Elgarde
Regulations

ePrivacy Directive — Cookie Consent

ePrivacy Directive 2002/58/EC, Art. 5(3)

In force since

2003 (directive); national transpositions vary

Scope

Any website that stores or accesses information on a user's terminal equipment (cookies, localStorage, pixels, fingerprinting)

Primary source

Official text

Enforcement bodies

NL Autoriteit Persoonsgegevens (AP) — Cookie consent enforcement
PT CNPD + ANACOM — CNPD for consent quality; ANACOM for electronic communications

What this regulation requires

The ePrivacy Directive Art. 5(3) establishes a simple rule: storing or accessing information on a user’s terminal equipment requires prior consent, unless one of two narrow exemptions applies.

This applies to any information — not just personal data.
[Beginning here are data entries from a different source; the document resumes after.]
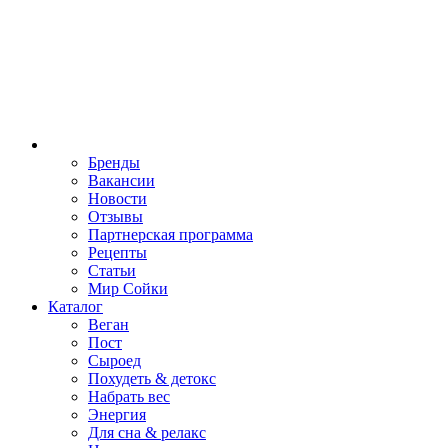
Бренды
Вакансии
Новости
Отзывы
Партнерская программа
Рецепты
Статьи
Мир Сойки
Каталог
Веган
Пост
Сыроед
Похудеть & детокс
Набрать вес
Энергия
Для сна & релакс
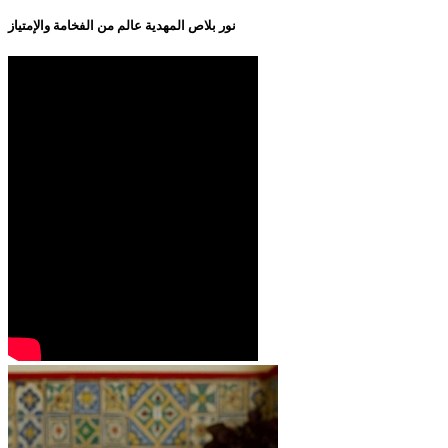
نور بلاص المهدية عالم من الفخامة والإمتياز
A tracking pixel that stores no personal data still falls under Art. 5(3) because the regulation covers “information,” not “personal data.” The GDPR’s legitimate-interest basis (Art. 6(1)(f)) does not override Art. 5(3), because the ePrivacy Directive is lex specialis.

The two exemptions

Art. 5(3) permits storage/access without consent only when it is:

  1. For the sole purpose of carrying out a transmission over an electronic communications network, or
  2. Strictly necessary for a service the user explicitly requested.

Analytics, advertising, A/B testing, and social-media widgets do not qualify under either exemption. This is consistent guidance from the EDPB (Guidelines 2/2023), national DPAs, and CJEU case law.

How this applies in the Netherlands

Telecommunicatiewet art. 11.7a transposes Art. 5(3) into Dutch law. The operative rule:

Storing or accessing information on a user’s terminal equipment via electronic communication networks is only permitted when the user has been provided with clear and complete information and has given consent.

Two NL-specific points:

  • Art. 11.7a(3)(b) contains a narrow analytics carve-out: analytics that are “strictly necessary for the requested service” and cause “little or no privacy impact” may proceed without consent. Google Analytics in default configuration does not meet this test (AP position) because data is transmitted to the US and re-used by Google.

  • Art. 11.7a(4) creates a statutory presumption that cross-service profiling constitutes personal-data processing, short-circuiting “no personal data” arguments.

Enforcer: Autoriteit Persoonsgegevens (AP).

How this applies in Portugal

Lei n.º 41/2004, art. 5.º transposes Art. 5(3):

O armazenamento de informações e a possibilidade de acesso à informação armazenada no equipamento terminal de um assinante ou utilizador apenas são permitidos se estes tiverem dado o seu consentimento prévio, com base em informações claras e completas.

The two exemptions in art. 5.º(2) map directly onto the Directive’s text.

Enforcers: CNPD (consent quality, data protection) + ANACOM (electronic communications).

What Elgarde checks

The scanner loads a site in a real browser, rejects all cookies via the CMP, and monitors network traffic for:

  • Pre-consent tracking: requests to known tracking domains that fire before any consent interaction.
  • Post-rejection tracking: requests that persist after the user clicks “Reject all.”

Each detected tracker is classified by category (advertising, analytics, social, fingerprinting) and phase (pre-consent, post-rejection), with severity determined by the combination.